Time Warner Cable’s CFO Arthur Minson addressed the phenomenon at an investor conference in Barcelona last week, saying that his company is seeing an increased number of single-service broadband customers, as well as an increased number of customers who buy faster Internet service tiers. In other words, more and more cable customers are paying for Internet service, but eschewing Comcast's TV content and phone service. This development suggests a growing segment of cable customers want to download a lot of rich media—like video.
Time Warner Cable, the second largest U.S. cable company, has roughly 5.5 million “single-play” customers, Minson said. About 3 million of those buy TV service alone, while about 2.5 million buy broadband service only. He didn’t say how quickly either group was growing or shrinking.
But the overall subscriber group numbers suggest that the broadband-only group is growing while the TV-only group is shrinking. In its most recent quarterly report, TWC reported that it lost 6 percent of its video customers over the past year, but grew its broadband customer base by 1.7 percent. TWC says that it's counting on home broadband sales—and upselling existing broadband customers to higher service tiers—for its future growth.
Charter Communications, the third largest U.S. cable company, lost 27,000 TV subscribers in the year ending September 30, but gained 86,000 broadband subscribers. Broadband revenues leapt up 23 percent ($575 million). This surprised the CEO, who apparently doesn’t spend much time with Millennials.
"I would say that the one thing that surprised me...is that our broadband-only growth has been greater than I thought it would be," said Charter CEO Tom Rutledge during the company’s third-quarter earnings call.
The smoke is not caused by the fire
The biggest cable provider, Comcast, is adding far more new broadband customers than new TV customers. In its last quarterly report, the company reported 917,000 new broadband customers while reporting a net loss of 348,000 TV customers during the nine months ending September 30. In the same January through September period last year, Comcast lost 330,000 video customers and gained 882,000 broadband customers. So TV subscriber losses and broadband customer gains both accelerated.
But if telco momentum explains the latest data, why wouldn’t Comcast’s new broadband customer numbers suffer similar losses?
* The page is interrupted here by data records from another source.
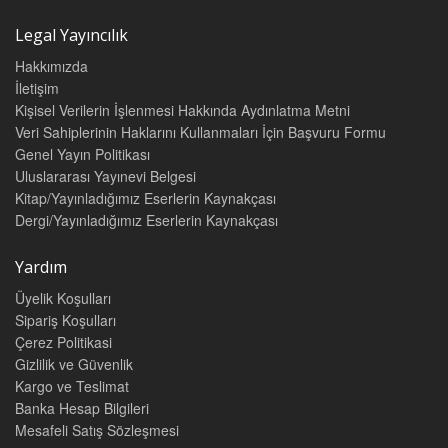
- Selected Contracts Law Concepts: Estoppel
Legal Yayıncılık
Hakkımızda
İletişim
Kişisel Verilerin İşlenmesi Hakkında Aydınlatma Metni
INDEX
Veri Sahiplerinin Haklarını Kullanmaları İçin Başvuru Formu
Genel Yayın Politikası
Uluslararası Yayınevi Belgesi
AUTHOR BIOGRAPHIES III
Kitap/Yayınladığımız Eserlerin Kaynakçası
Dergi/Yayınladığımız Eserlerin Kaynakçası
FOREWORD V
Yardım
INDEX VII
Üyelik Koşulları
INTRODUCTION 1
Sipariş Koşulları
Declaration of Independence: A Legal Petition In Congress, July
Çerez Politikasi
4, 1776 1
Gizlilik ve Güvenlik
Kargo ve Teslimat
What is Precedent? Basic Training on Learning Law by
Reading and Discussing Cases 5
Banka Hesap Bilgileri
Mesafeli Satış Sözleşmesi
Yick Wo v. Hopkins, 118 U.S. 356 (1886) 5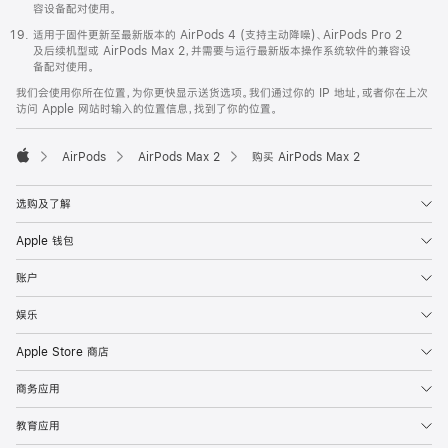
容设备配对使用。
适用于固件更新至最新版本的 AirPods 4 (支持主动降噪)、AirPods Pro 2
及后续机型或 AirPods Max 2，并需要与运行最新版本操作系统软件的兼容设
备配对使用。
我们会使用你所在位置，为你更快显示送货选项。我们通过你的 IP 地址，或者你在上次
访问 Apple 网站时输入的位置信息，找到了你的位置。
AirPods
AirPods Max 2
购买 AirPods Max 2
Apple
选购及了解
Apple 钱包
账户
娱乐
Apple Store 商店
商务应用
教育应用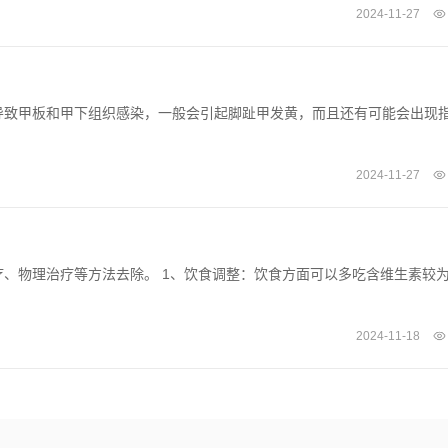
2024-11-27
导致甲板和甲下组织感染，一般会引起脚趾甲发黄，而且还有可能会出现
2024-11-27
、物理治疗等方法去除。 1、饮食调整：饮食方面可以多吃含维生素较
2024-11-18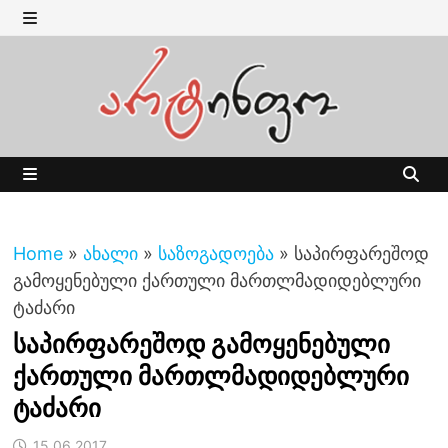
Skip
to
MENU
content
MENU
Home
»
ახალი
»
საზოგადოება
»
საპირფარეშოდ
გამოყენებული ქართული მართლმადიდებლური
ტაძარი
საპირფარეშოდ გამოყენებული
ქართული მართლმადიდებლური
ტაძარი
15.06.2017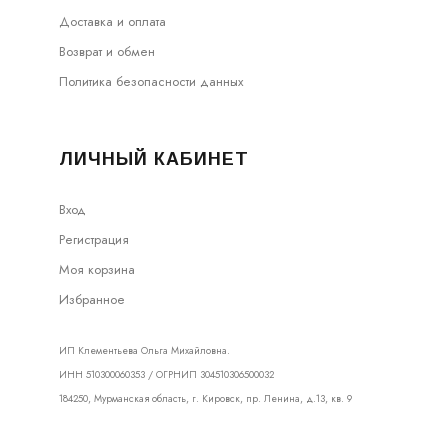
Доставка и оплата
Возврат и обмен
Политика безопасности данных
ЛИЧНЫЙ КАБИНЕТ
Вход
Регистрация
Моя корзина
Избранное
ИП Клементьева Ольга Михайловна.
ИНН 510300060353 / ОГРНИП 304510306500032
184250, Мурманская область, г. Кировск, пр. Ленина, д.13, кв. 9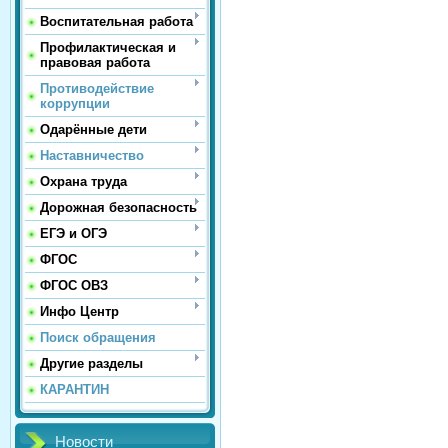
Воспитательная работа
Профилактическая и
правовая работа
Противодействие
коррупции
Одарённые дети
Наставничество
Охрана труда
Дорожная безопасность
ЕГЭ и ОГЭ
ФГОС
ФГОС ОВЗ
Инфо Центр
Поиск обращения
Другие разделы
КАРАНТИН
Новости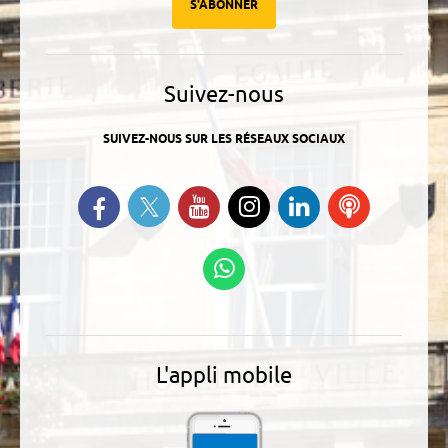
S'ABONNER
Suivez-nous
SUIVEZ-NOUS SUR LES RÉSEAUX SOCIAUX
Suivez-nous sur Twitter
Retrouvez-nous sur Facebook
Suivez-nous sur YouTube
Suivez-nous sur
Retrouvez-
Ecoutez
Instagram
nous sur
nos
Linkedin
Podcasts
Suivez-nous sur
WhatsApp
L'appli mobile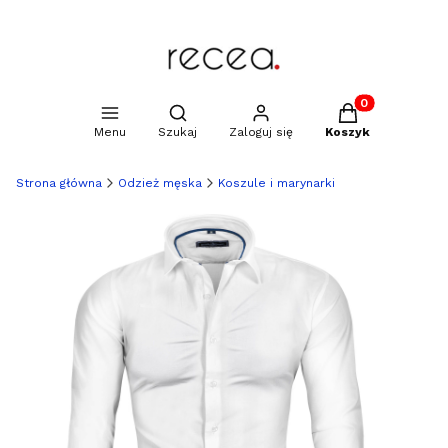
Produkty w kosz
Otwórz wyszukiwarkę
Menu
Szukaj
Zaloguj się
Koszyk
Strona główna
Odzież męska
Koszule i marynarki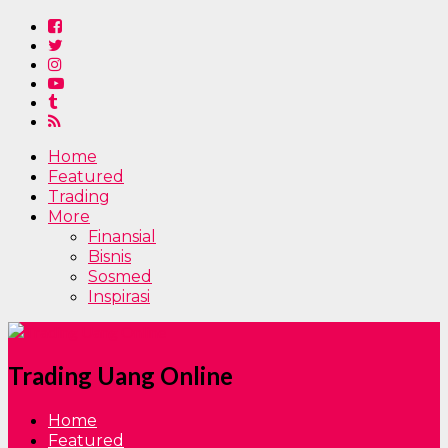
Home
Featured
Trading
More
Finansial
Bisnis
Sosmed
Inspirasi
Trading Uang Online
Home
Featured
After all, the telephone companies' new services include fast broadband as part of larger bundles.
Still, while the stats in the SEC filings strongly suggest that the numbers of broadband-only customers are growing rapidly, they don’t prove it. That’s because a high number of cable customers still buy some combination of TV, broadband, and phone service from the cable company. So a good chunk of the 86,000 new broadband accounts added by Charter, for example, may have also bought voice or TV.
When big companies don’t want to reveal a statistic about an unflattering or disconcerting aspect of their business to investors and the public, they often say, “We don’t break that out.” That’s exactly what I heard when I asked Comcast to tell me exactly how many of its customers are broadband-only.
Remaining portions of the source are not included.